Cette « neurologisation », on pourrait dire aussi « médicalisation » au sens où ce mouvement place la psychiatrie sur le même plan que les autres spécialités médicales, comporte une tentative de normaliser les individus en effaçant toute référence à ce que la maladie mentale comporte d’irrationnel, d’opaque, dans ses manifestations. On ne veut plus entendre parler de ce que l’on nommait avant « la folie ». On pouvait par exemple entendre « dites-moi s’il est fou », façon de nommer dans la langue dite du sens commun que le fils vivait une expérience de vie relevant de la psychose soit ce qui est hors discours, hors lien social.

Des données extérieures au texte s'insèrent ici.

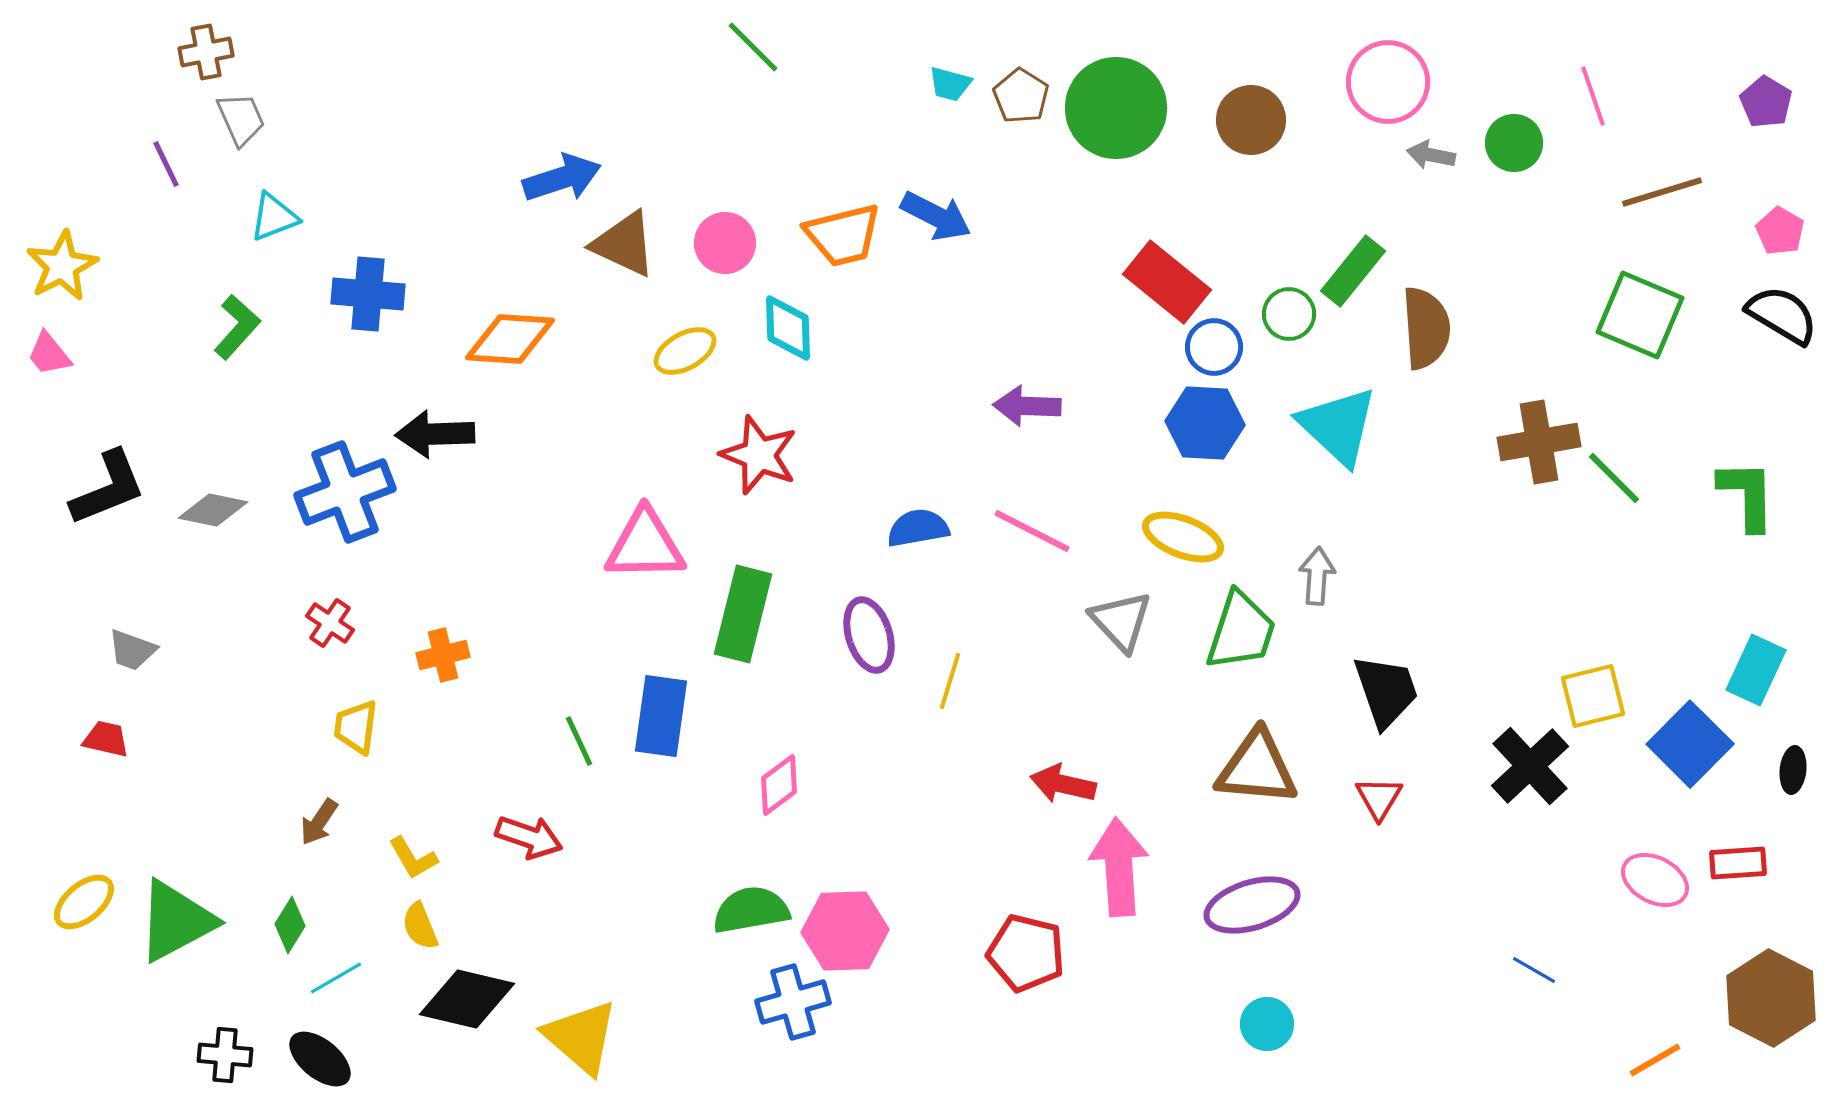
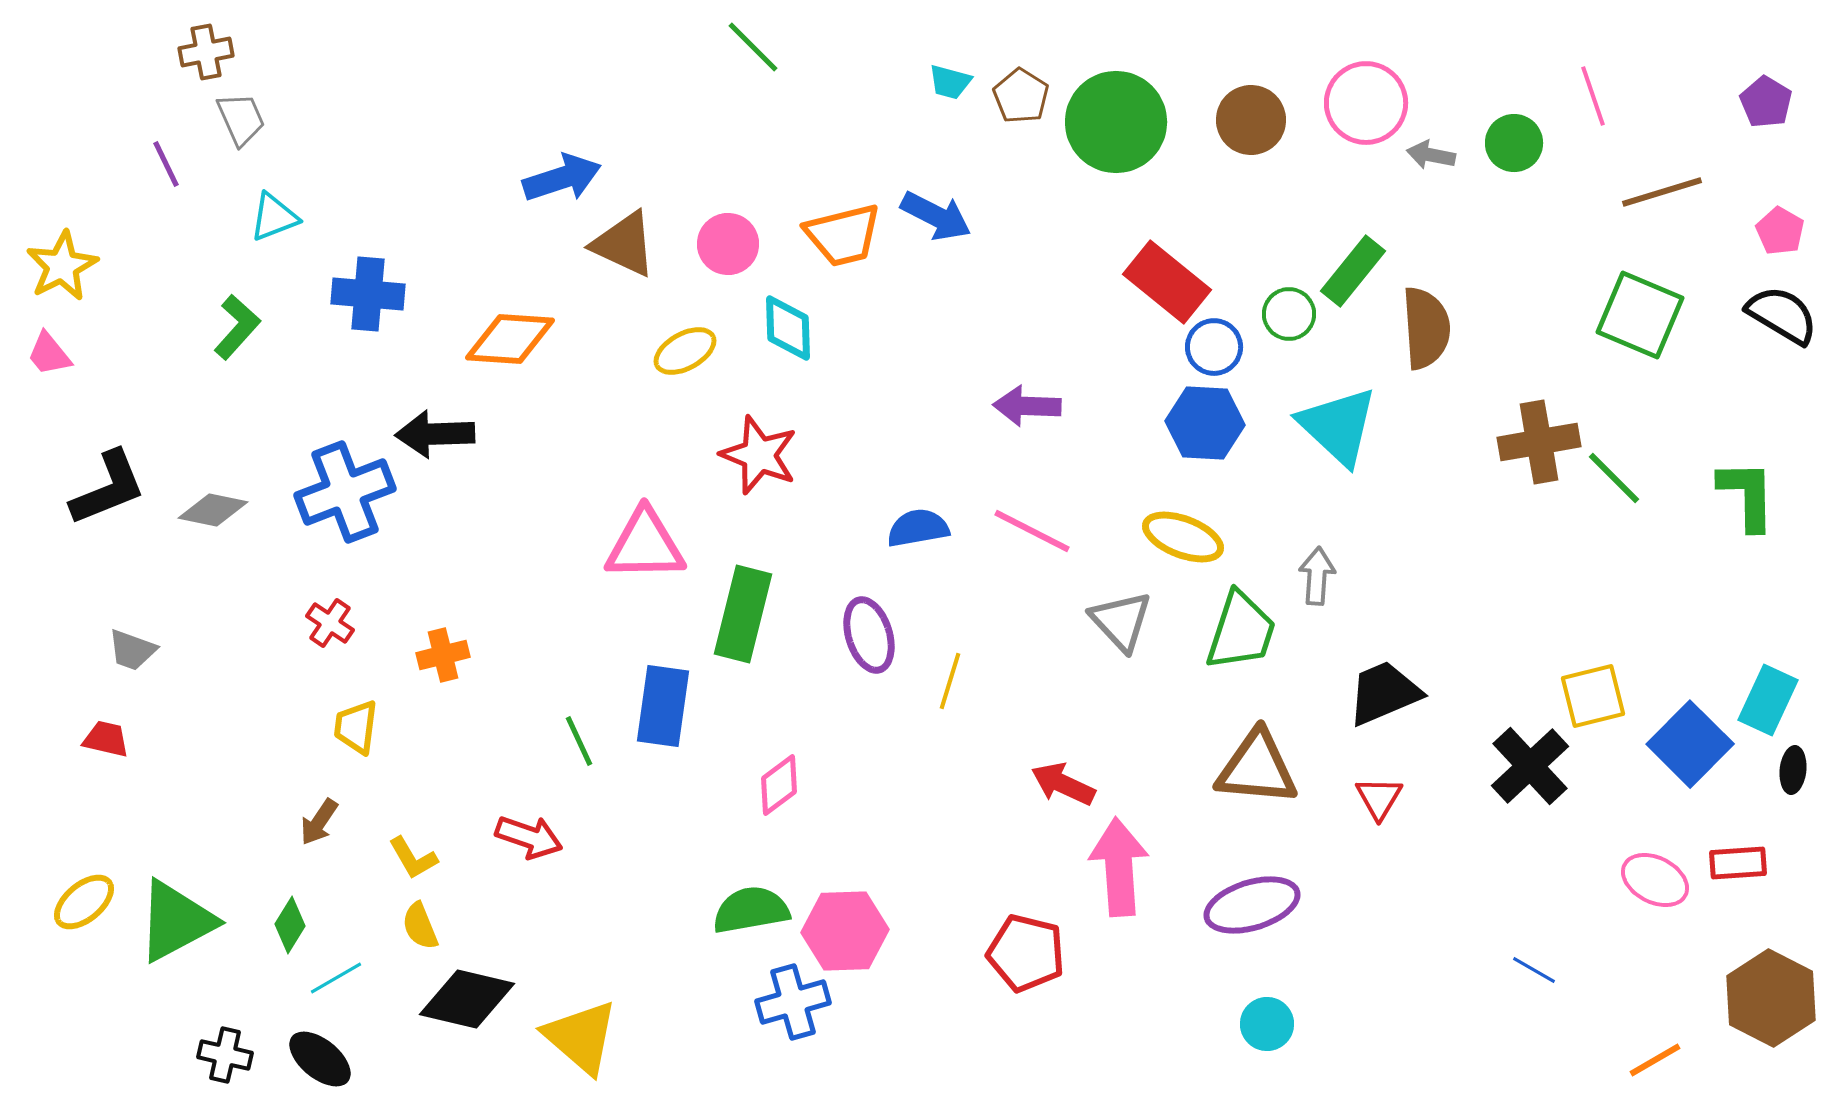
pink circle at (1388, 82): moved 22 px left, 21 px down
cyan trapezoid at (950, 84): moved 2 px up
green circle at (1116, 108): moved 14 px down
pink circle at (725, 243): moved 3 px right, 1 px down
cyan rectangle at (1756, 670): moved 12 px right, 30 px down
black trapezoid at (1386, 691): moved 2 px left, 2 px down; rotated 94 degrees counterclockwise
blue rectangle at (661, 716): moved 2 px right, 10 px up
red arrow at (1063, 784): rotated 12 degrees clockwise
black cross at (225, 1055): rotated 8 degrees clockwise
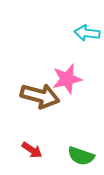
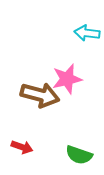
brown arrow: moved 1 px up
red arrow: moved 10 px left, 3 px up; rotated 15 degrees counterclockwise
green semicircle: moved 2 px left, 1 px up
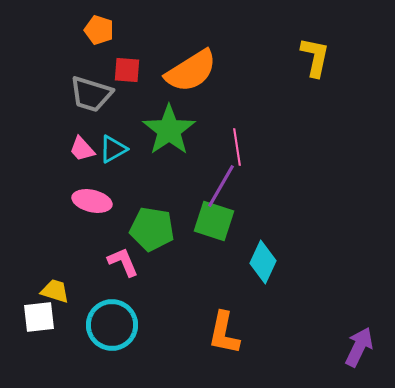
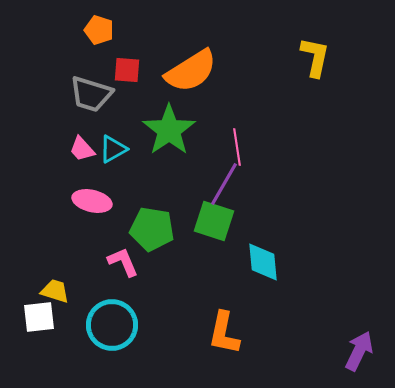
purple line: moved 3 px right, 2 px up
cyan diamond: rotated 30 degrees counterclockwise
purple arrow: moved 4 px down
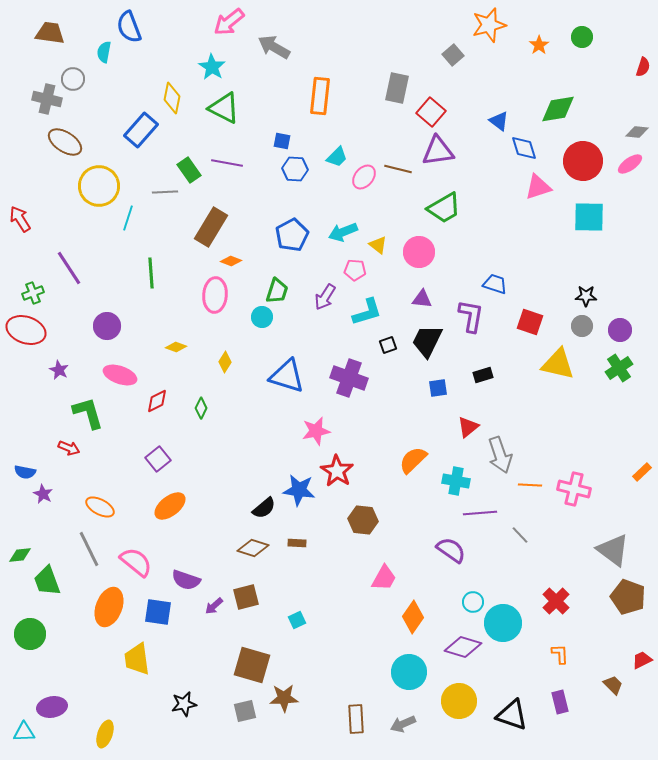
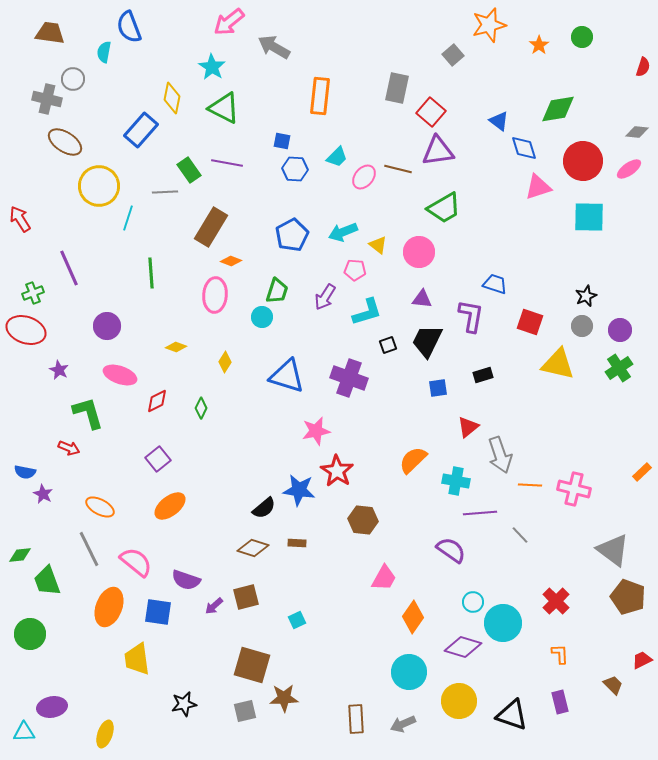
pink ellipse at (630, 164): moved 1 px left, 5 px down
purple line at (69, 268): rotated 9 degrees clockwise
black star at (586, 296): rotated 25 degrees counterclockwise
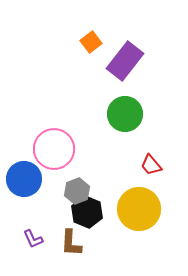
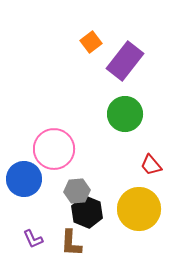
gray hexagon: rotated 15 degrees clockwise
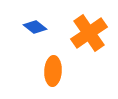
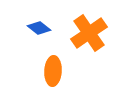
blue diamond: moved 4 px right, 1 px down
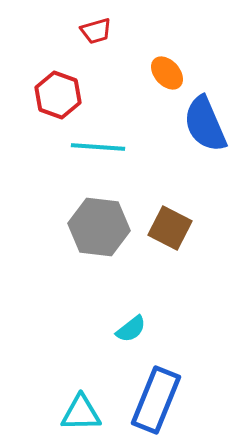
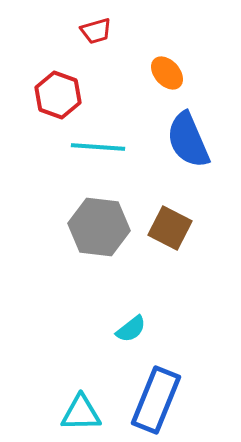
blue semicircle: moved 17 px left, 16 px down
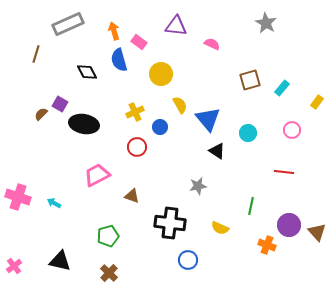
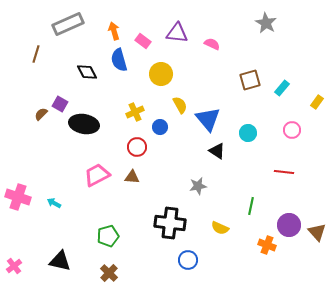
purple triangle at (176, 26): moved 1 px right, 7 px down
pink rectangle at (139, 42): moved 4 px right, 1 px up
brown triangle at (132, 196): moved 19 px up; rotated 14 degrees counterclockwise
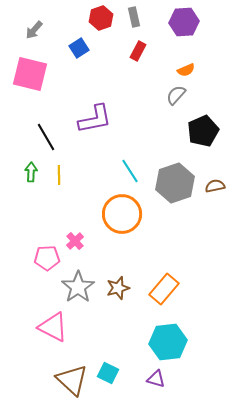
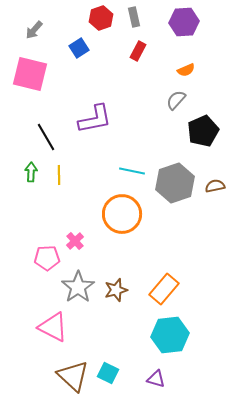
gray semicircle: moved 5 px down
cyan line: moved 2 px right; rotated 45 degrees counterclockwise
brown star: moved 2 px left, 2 px down
cyan hexagon: moved 2 px right, 7 px up
brown triangle: moved 1 px right, 4 px up
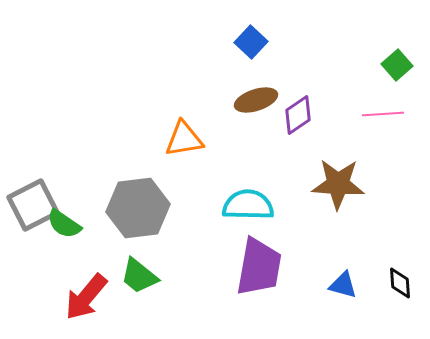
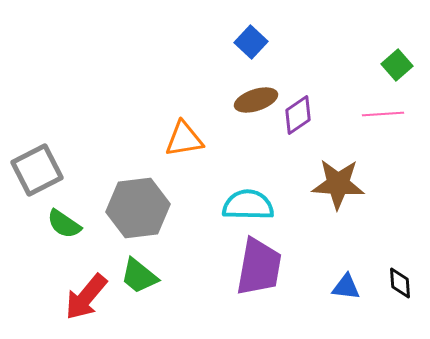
gray square: moved 4 px right, 35 px up
blue triangle: moved 3 px right, 2 px down; rotated 8 degrees counterclockwise
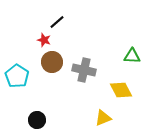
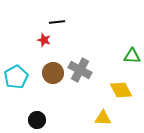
black line: rotated 35 degrees clockwise
brown circle: moved 1 px right, 11 px down
gray cross: moved 4 px left; rotated 15 degrees clockwise
cyan pentagon: moved 1 px left, 1 px down; rotated 10 degrees clockwise
yellow triangle: rotated 24 degrees clockwise
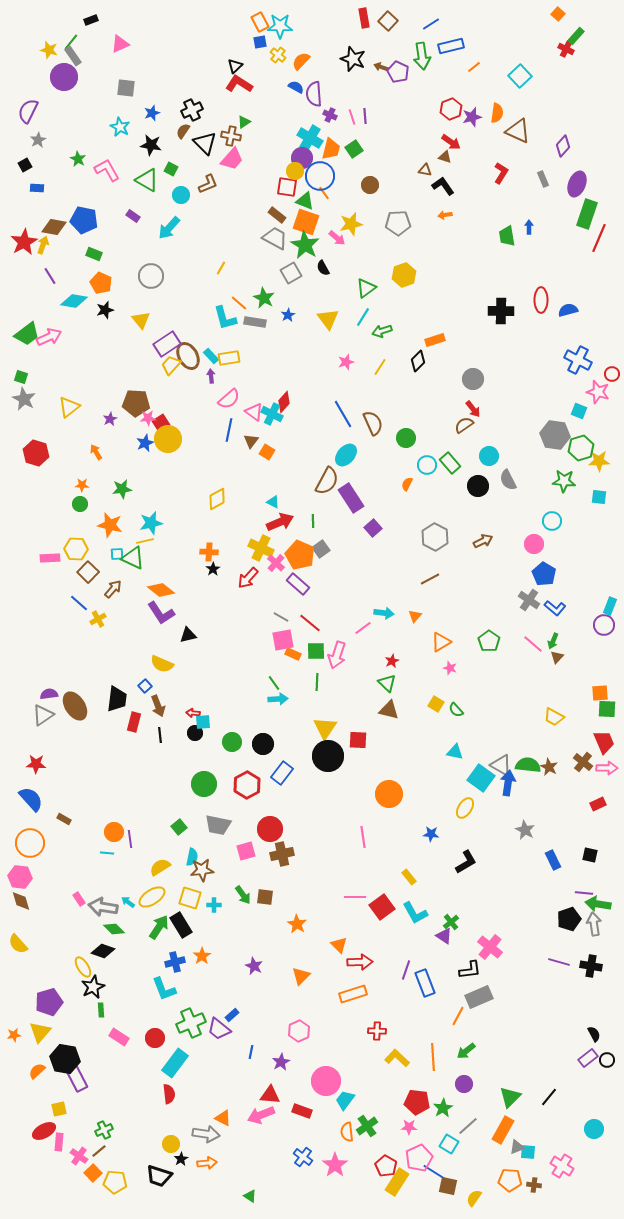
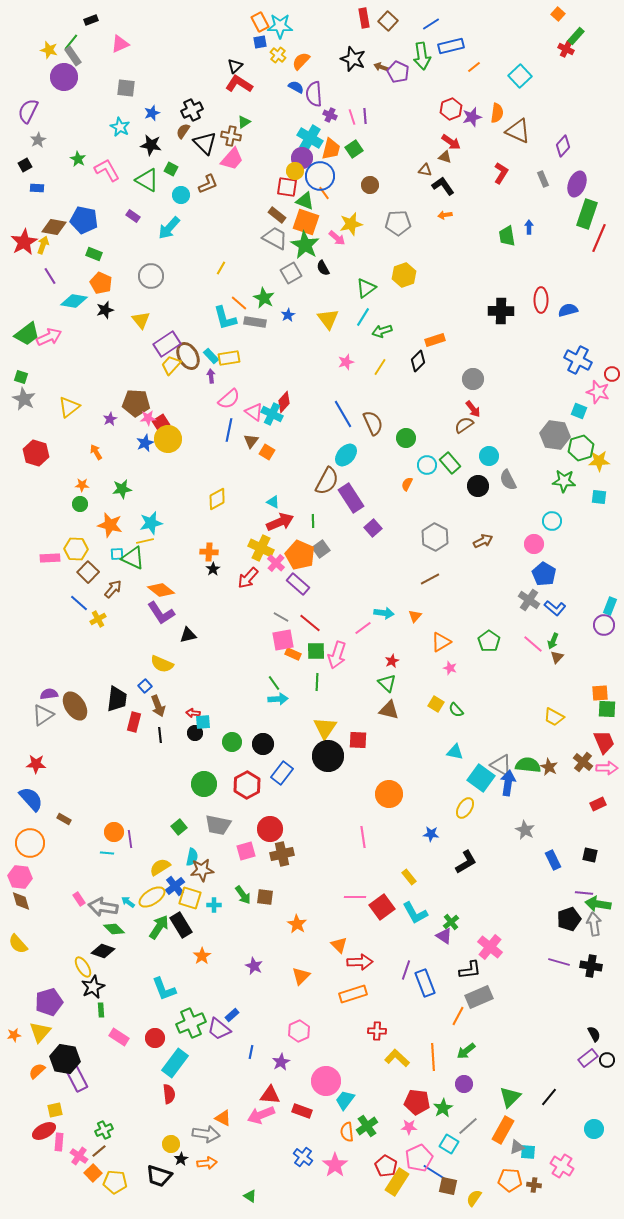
blue cross at (175, 962): moved 76 px up; rotated 24 degrees counterclockwise
yellow square at (59, 1109): moved 4 px left, 1 px down
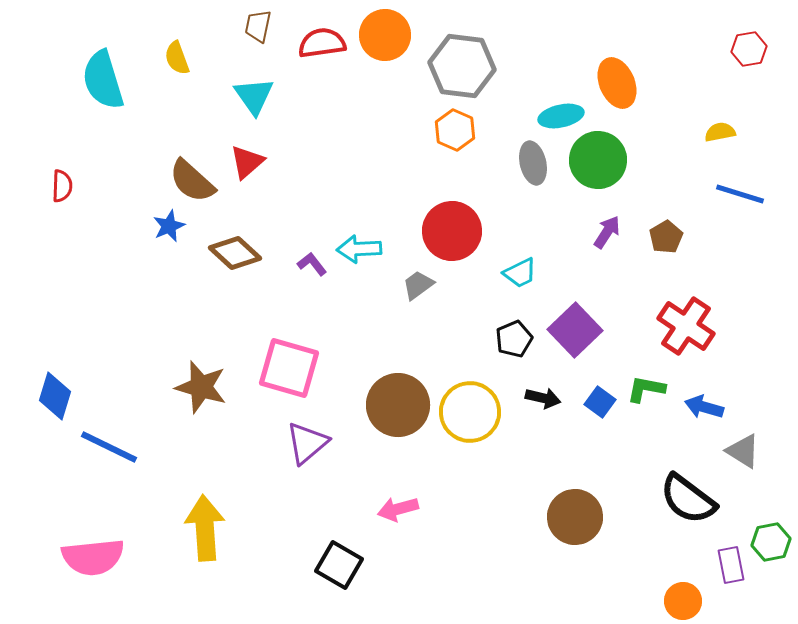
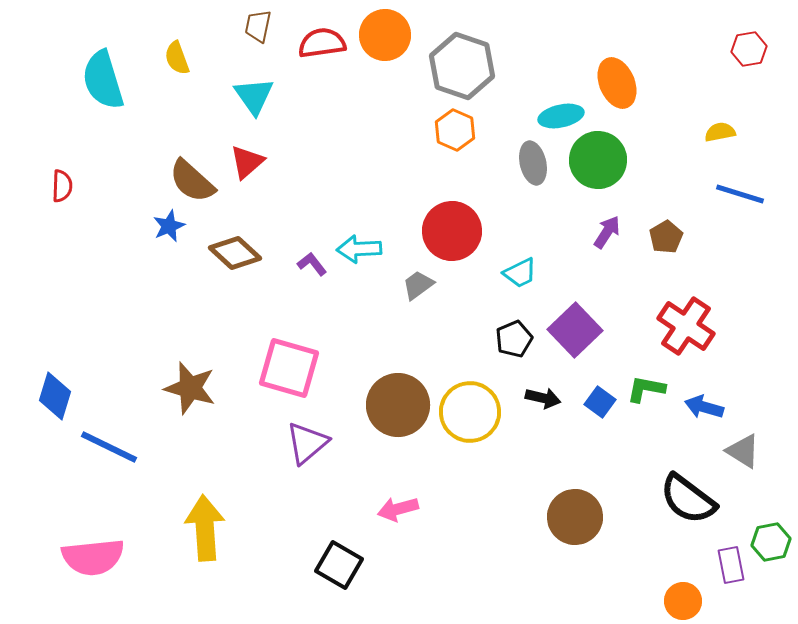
gray hexagon at (462, 66): rotated 12 degrees clockwise
brown star at (201, 387): moved 11 px left, 1 px down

Nous faisons ici référence à ce que Lacan nomma, le fou est l’homme libre soit celui qui fait le choix forcé de ne pas s’aliéner à l’Autre ou libre aussi d’avoir son objet dans sa poche et donc de ne plus rien avoir à demander à l’Autre. Ce que le poète Rimbaud nomma La liberté libre.


De nouvelles catégories diagnostiques sont régulièrement créées à partir de certains traits, certains comportements, ou certaines tendances sociales, et des dispositifs d’expertise diagnostique voient le jour pour en garantir l’évaluation. Or, le caractère épidémique de ces nouveaux diagnostics, si populaires, montre que ce point dit « de folie », que l’on cherche à effacer, concerne l’humanité dans sa grande largeur. Avec le déni de « la folie » disparaît, de la clinique psychiatrique, la lecture psychodynamique des symptômes, sous-tendue par l’approche psychanalytique et son diagnostic de structure, névrose/psychose.


Il n’est pas rare que les parents des jeunes patients que nous accueillons en l’hôpital de jour se présentent en faisant l’historique des diagnostics qui ont été posés jusque-là : le neuropédiatre l’a diagnostiqué TDAH, la neuropsychologue a trouvé qu’il était HPI, le pédopsychiatre a parlé de TOP, mais comme les troubles persistent le jeune est en attente d’une évaluation pour voir si ce n’est pas un TSA… atypique.


Il est crucial que les cliniciens trouvent à s’orienter dans leur démarche d’accueil du sujet en faisant avec ce succès social du diagnostic. C’est la raison pour laquelle nous avons organisé une journée de travail sur ce thème réunissant les hôpitaux de jours pour adolescents des trois intersecteurs de Haute-Garonne, en présence de Philippe Lacadée et Alexis Revet au mois d’avril.


Un élément est à prendre en compte dans le discours tenu par les associations de parents défendant la cause neurodéveloppementale des manifestations hors-norme. On y retrouve un refus de l’interprétation, un refus de la recherche de la fonction du symptôme, dans la mesure où elles génèreraient une certaine culpabilisation des parents. Tout en considérant que ce sentiment de culpabilité est inhérent à la fonction parentale, il y a sûrement à ne pas fermer les yeux sur les ravages d’une tendance à l’interprétation « sauvage » qui ne tient pas compte du réel auquel un sujet a affaire. Les témoignages des familles qui ont eu affaire aux institutions psychiatriques ou médico-sociales peuvent être éclairants sur ce sujet, qu’elles aient été tenues à l’écart ou au contraire impliquées brutalement en se voyant délivrer par exemple qu’une relation trop fusionnelle est à l’origine des troubles. Sur ce point, les 53e Journées de l’ECF qui exposeront ce qu’il en est précisément de l’interprétation dans l’orientation lacanienne constitueront un moment de travail crucial.